On multikernel, a way to do cross-core IPC calls would be to marshal it via special user space proxy processes and use the available IPI support for notification. Simple example implementation:

Say client A on core 0 and a server B on core 1 and A wants to call B.

Client A would need to do a call to a proxy task running on core A.

The proxy would write the arguments + sender info to shared memory and notify another proxy on core B via IPI. The simple implementation now would block on a reply signal from the other core, having a proxy for each remote server. A more complex implementation would have a queue of IPC calls and would only postpone replying to the caller until it receives a reply from the other core.

The other core receives the IPI. If you have enough IPIs, you already know what it is for, as you can tie it 1:1 to a local notification. But usually you don’t have enough unique IPIs available to do this, so you would need to multiplex the IPIs. The way to do this is by writing extra info in shared memory on the sender side and using that on the receiver side. And that’s why doing IPC calls via the same proxy mechanism is relatively straightforward, because the only difference is more data being passed. After figuring out what the IPI was for, you can then forward to call to the local server. Simplest way is doing the IPC call directly, but that will block the task until the server replies.

Now you could stuff everything into one proxy task per core, but from a security and safety point of view that would be a bad design. It’s better to avoid cross-core IPC calls for this reason, but if you do them, at least have one proxy per server on each core. Notifications are pretty stateless, so much less harmful if they get hijacked (and much harder to get wrong as there is no variable amount of data).

As you can see, it’s a very slippery slope from simple stuff to too complex stuff that breaks the whole system security wise if you’re not careful.

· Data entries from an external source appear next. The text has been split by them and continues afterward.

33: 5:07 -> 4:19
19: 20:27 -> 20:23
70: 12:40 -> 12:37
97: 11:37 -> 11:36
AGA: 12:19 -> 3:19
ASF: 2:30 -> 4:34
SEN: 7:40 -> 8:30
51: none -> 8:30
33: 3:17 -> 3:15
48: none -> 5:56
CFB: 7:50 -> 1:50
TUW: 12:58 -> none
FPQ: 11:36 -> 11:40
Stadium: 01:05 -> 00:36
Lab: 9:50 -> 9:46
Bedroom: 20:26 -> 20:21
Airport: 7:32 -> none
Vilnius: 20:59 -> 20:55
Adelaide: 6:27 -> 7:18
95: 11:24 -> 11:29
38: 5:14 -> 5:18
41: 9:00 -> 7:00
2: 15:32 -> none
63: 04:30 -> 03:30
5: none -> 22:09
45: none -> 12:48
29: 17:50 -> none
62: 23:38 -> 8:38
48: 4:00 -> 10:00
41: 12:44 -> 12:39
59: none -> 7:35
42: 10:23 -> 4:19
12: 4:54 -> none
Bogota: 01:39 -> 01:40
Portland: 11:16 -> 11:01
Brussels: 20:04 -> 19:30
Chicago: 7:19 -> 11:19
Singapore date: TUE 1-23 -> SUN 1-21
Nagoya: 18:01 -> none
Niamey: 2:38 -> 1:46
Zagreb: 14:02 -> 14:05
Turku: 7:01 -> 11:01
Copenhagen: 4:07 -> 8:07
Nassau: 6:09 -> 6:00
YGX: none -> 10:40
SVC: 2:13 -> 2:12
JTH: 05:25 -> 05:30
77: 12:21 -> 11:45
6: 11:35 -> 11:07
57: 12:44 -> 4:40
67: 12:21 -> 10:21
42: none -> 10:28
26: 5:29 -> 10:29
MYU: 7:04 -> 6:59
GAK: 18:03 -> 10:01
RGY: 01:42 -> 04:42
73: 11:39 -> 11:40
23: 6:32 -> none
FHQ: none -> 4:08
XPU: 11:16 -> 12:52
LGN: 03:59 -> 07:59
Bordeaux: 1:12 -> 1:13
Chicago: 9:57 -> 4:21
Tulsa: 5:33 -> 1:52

For new designs, using a message queue + notifications/IPI would be better for cross-core communication than proxying IPC calls. The only reason to implement cross-core IPC is if you want to maintain the blocking semantics and don’t care about performance (mind that cross-core IPC calls are very slow on SMP too compared to normal IPC calls). However, having cross-core IPC can simplify system design, because it would mean that servers can be single-threaded and not SMP-aware, and for some servers having blocking semantics makes things a lot easier than async message queues.